▶ What is being asked
Reprint each record exactly. Pictures are not reprinted.

▶ Source data
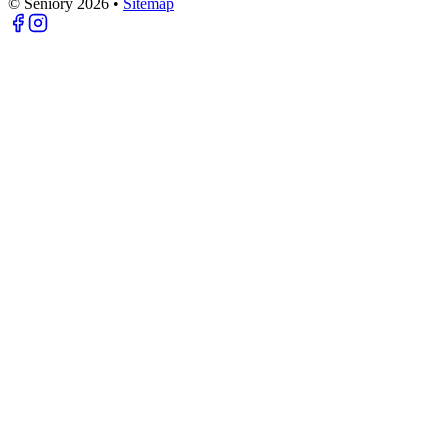
© Seniory
2026
•
Sitemap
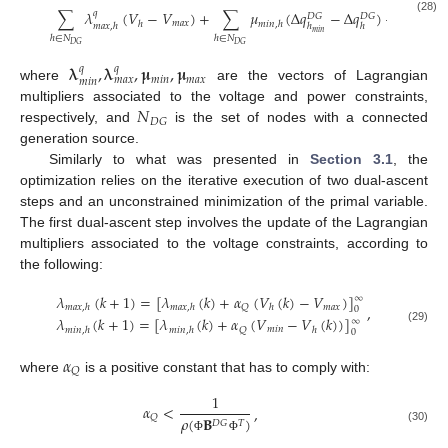
𝐷
𝐺
∑
𝜆
(
𝑉
−
𝑉
)
+
∑
𝜇
(
Δ
𝑞
−
Δ
𝑞
)
+
∑
𝜇
𝑞
𝐷
𝐺
𝐷
𝐺
(28)
𝑚
𝑎
𝑥
ℎ
𝑚
𝑖
𝑛
,
ℎ

𝑚
𝑎
𝑥
,
ℎ
ℎ
ℎ
𝑚
𝑖
𝑛
ℎ
∈
𝑁
ℎ
∈
𝑁
ℎ
∈
𝑁
𝐷
𝐺
𝐷
𝐺
𝐷
𝐺
𝛌
,
𝛌
,
𝛍
,
𝛍
𝑞
𝑞
𝑚
𝑖
𝑛
𝑚
𝑎
𝑥
𝑚
𝑎
𝑥
𝑚
𝑖
𝑛
where
are the vectors of Lagrangian
𝑁
multipliers associated to the voltage and power constraints,
𝐷
𝐺
respectively, and
is the set of nodes with a connected
generation source.
Similarly to what was presented in
Section 3.1
, the
optimization relies on the iterative execution of two dual-ascent
steps and an unconstrained minimization of the primal variable.
The first dual-ascent step involves the update of the Lagrangian
multipliers associated to the voltage constraints, according to
the following:
𝜆
(
𝑘
+
1
)
=
[
𝜆
(
𝑘
)
+
𝛼
(
𝑉
(
𝑘
)
−
𝑉
)
]
∞
𝑚
𝑎
𝑥
𝑄
𝑚
𝑎
𝑥
,
ℎ
𝑚
𝑎
𝑥
,
ℎ
ℎ
,
0
𝜆
(
𝑘
+
1
)
=
[
𝜆
(
𝑘
)
+
𝛼
(
𝑉
−
𝑉
(
𝑘
)
)
]
∞
𝑚
𝑖
𝑛
(29)
𝑄
𝑚
𝑖
𝑛
,
ℎ
𝑚
𝑖
𝑛
,
ℎ
ℎ
0
𝛼
𝑄
where
is a positive constant that has to comply with:
1
𝛼
<
,
𝑄
𝜌
(
𝐁
)
𝐷
𝐺
𝑇
(30)
Φ
Φ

▶ Answer box
© Seniory
2026
•
Sitemap
𝐷
𝐺
∑
𝜆
(
𝑉
−
𝑉
)
+
∑
𝜇
(
Δ
𝑞
−
Δ
𝑞
)
+
∑
𝜇
𝑞
𝐷
𝐺
𝐷
𝐺
(28)
𝑚
𝑎
𝑥
ℎ
𝑚
𝑖
𝑛
,
ℎ

𝑚
𝑎
𝑥
,
ℎ
ℎ
ℎ
𝑚
𝑖
𝑛
ℎ
∈
𝑁
ℎ
∈
𝑁
ℎ
∈
𝑁
𝐷
𝐺
𝐷
𝐺
𝐷
𝐺
𝛌
,
𝛌
,
𝛍
,
𝛍
𝑞
𝑞
𝑚
𝑖
𝑛
𝑚
𝑎
𝑥
𝑚
𝑎
𝑥
𝑚
𝑖
𝑛
where
are the vectors of Lagrangian
𝑁
multipliers associated to the voltage and power constraints,
𝐷
𝐺
respectively, and
is the set of nodes with a connected
generation source.
Similarly to what was presented in
Section 3.1
, the
optimization relies on the iterative execution of two dual-ascent
steps and an unconstrained minimization of the primal variable.
The first dual-ascent step involves the update of the Lagrangian
multipliers associated to the voltage constraints, according to
the following:
𝜆
(
𝑘
+
1
)
=
[
𝜆
(
𝑘
)
+
𝛼
(
𝑉
(
𝑘
)
−
𝑉
)
]
∞
𝑚
𝑎
𝑥
𝑄
𝑚
𝑎
𝑥
,
ℎ
𝑚
𝑎
𝑥
,
ℎ
ℎ
,
0
𝜆
(
𝑘
+
1
)
=
[
𝜆
(
𝑘
)
+
𝛼
(
𝑉
−
𝑉
(
𝑘
)
)
]
∞
𝑚
𝑖
𝑛
(29)
𝑄
𝑚
𝑖
𝑛
,
ℎ
𝑚
𝑖
𝑛
,
ℎ
ℎ
0
𝛼
𝑄
where
is a positive constant that has to comply with:
1
𝛼
<
,
𝑄
𝜌
(
𝐁
)
𝐷
𝐺
𝑇
(30)
Φ
Φ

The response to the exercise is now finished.